DIRECTIONS: All entries below are to be retyped in full, precisely as they appear.

[Collected data]

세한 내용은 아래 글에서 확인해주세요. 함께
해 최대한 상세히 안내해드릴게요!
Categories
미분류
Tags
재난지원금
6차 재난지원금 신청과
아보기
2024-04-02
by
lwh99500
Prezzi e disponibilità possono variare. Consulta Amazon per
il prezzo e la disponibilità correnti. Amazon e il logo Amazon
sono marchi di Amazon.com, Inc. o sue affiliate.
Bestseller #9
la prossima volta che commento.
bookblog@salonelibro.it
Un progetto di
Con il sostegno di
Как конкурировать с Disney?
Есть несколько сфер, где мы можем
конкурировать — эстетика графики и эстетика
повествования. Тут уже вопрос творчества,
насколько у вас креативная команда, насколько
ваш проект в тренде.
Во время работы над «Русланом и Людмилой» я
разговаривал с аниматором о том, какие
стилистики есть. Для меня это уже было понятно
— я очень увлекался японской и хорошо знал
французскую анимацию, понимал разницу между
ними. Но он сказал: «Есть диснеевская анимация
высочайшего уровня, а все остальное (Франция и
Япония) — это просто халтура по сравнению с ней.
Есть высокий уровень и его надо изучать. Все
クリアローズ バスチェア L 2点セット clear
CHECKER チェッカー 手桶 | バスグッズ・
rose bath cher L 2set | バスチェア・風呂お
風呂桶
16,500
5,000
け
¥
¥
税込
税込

SOLVED PROBLEM:
세한 내용은 아래 글에서 확인해주세요. 함께
해 최대한 상세히 안내해드릴게요!
Categories
미분류
Tags
재난지원금
6차 재난지원금 신청과
아보기
2024-04-02
by
lwh99500
Prezzi e disponibilità possono variare. Consulta Amazon per
il prezzo e la disponibilità correnti. Amazon e il logo Amazon
sono marchi di Amazon.com, Inc. o sue affiliate.
Bestseller #9
la prossima volta che commento.
bookblog@salonelibro.it
Un progetto di
Con il sostegno di
Как конкурировать с Disney?
Есть несколько сфер, где мы можем
конкурировать — эстетика графики и эстетика
повествования. Тут уже вопрос творчества,
насколько у вас креативная команда, насколько
ваш проект в тренде.
Во время работы над «Русланом и Людмилой» я
разговаривал с аниматором о том, какие
стилистики есть. Для меня это уже было понятно
— я очень увлекался японской и хорошо знал
французскую анимацию, понимал разницу между
ними. Но он сказал: «Есть диснеевская анимация
высочайшего уровня, а все остальное (Франция и
Япония) — это просто халтура по сравнению с ней.
Есть высокий уровень и его надо изучать. Все
クリアローズ バスチェア L 2点セット clear
CHECKER チェッカー 手桶 | バスグッズ・
rose bath cher L 2set | バスチェア・風呂お
風呂桶
16,500
5,000
け
¥
¥
税込
税込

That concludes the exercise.